▶ Dataset excerpts
◇ ◇ ◇ ◇ ◇ ◇ ◇

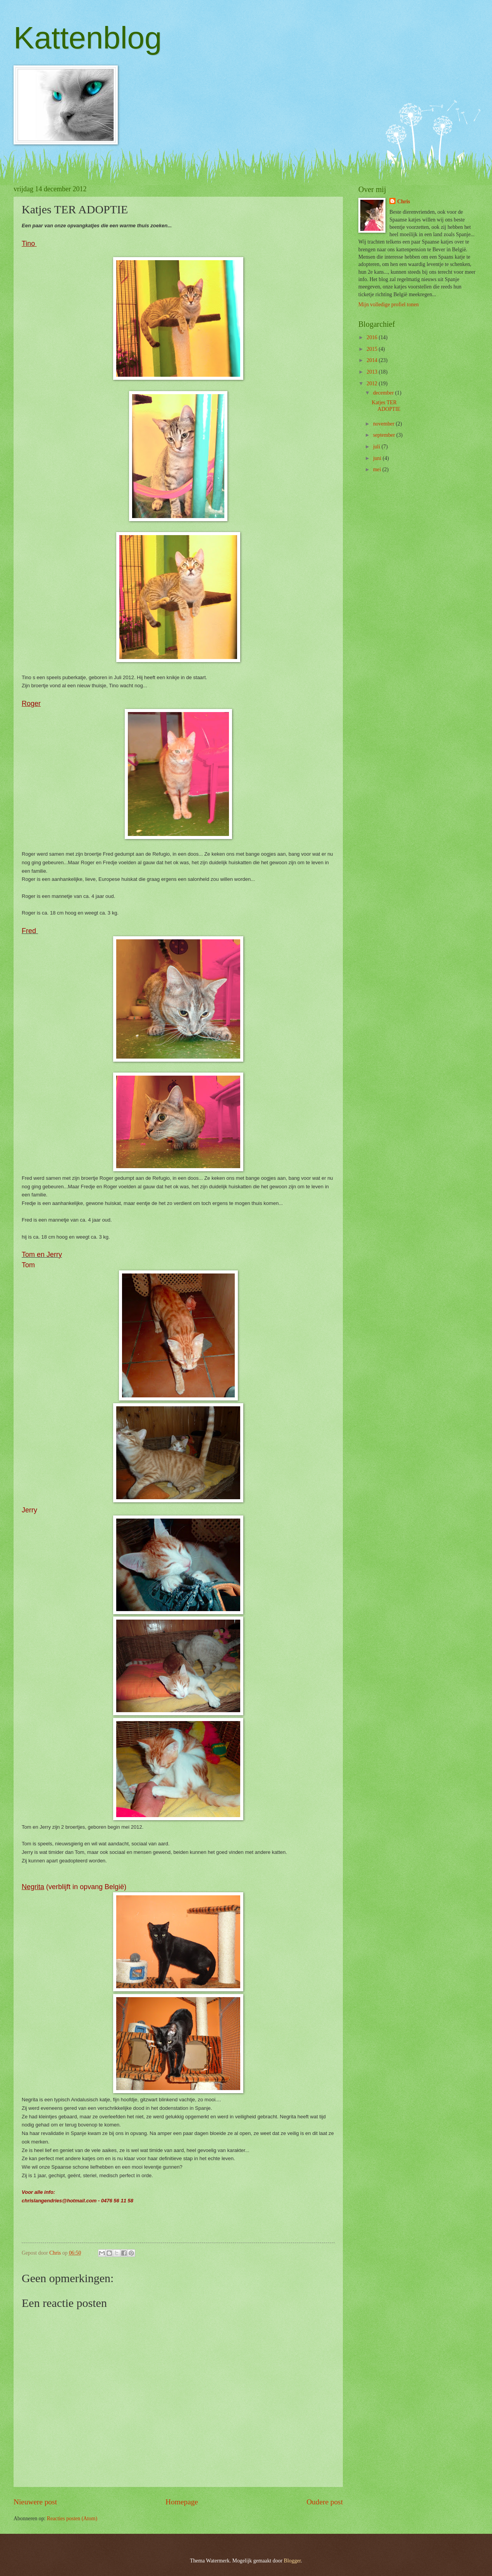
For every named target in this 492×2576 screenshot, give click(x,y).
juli (377, 447)
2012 (372, 383)
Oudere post (324, 2502)
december (384, 393)
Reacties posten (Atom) (72, 2518)
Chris (403, 201)
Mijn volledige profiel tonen (388, 304)
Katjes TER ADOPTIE (386, 406)
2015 (372, 349)
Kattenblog (88, 38)
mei (377, 469)
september (384, 435)
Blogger (292, 2561)
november (384, 424)
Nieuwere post (35, 2502)
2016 (372, 337)
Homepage (181, 2502)
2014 (372, 360)
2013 (372, 372)
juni (378, 458)
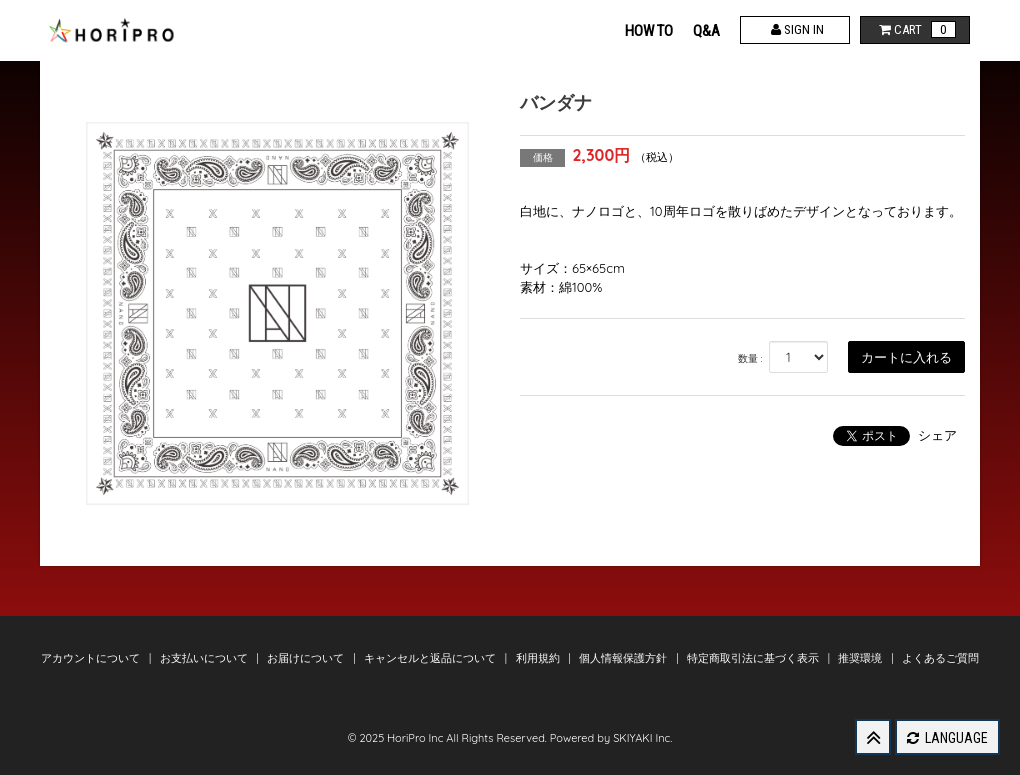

◇ ◇ ◇ ◇ ◇ ◇ ◇

▶ Problem to work on
Transcribe the whole listing above exactly and leave out the pictures.

▶ Solution to this problem
For every named target in this 492×2576 screenshot, give click(x,y).
juli (377, 447)
2012 (372, 383)
Oudere post (324, 2502)
december (384, 393)
Reacties posten (Atom) (72, 2518)
Chris (403, 201)
Mijn volledige profiel tonen (388, 304)
Katjes TER ADOPTIE (386, 406)
2015 (372, 349)
Kattenblog (88, 38)
mei (377, 469)
september (384, 435)
Blogger (292, 2561)
november (384, 424)
Nieuwere post (35, 2502)
2016 (372, 337)
Homepage (181, 2502)
2014 (372, 360)
2013 (372, 372)
juni (378, 458)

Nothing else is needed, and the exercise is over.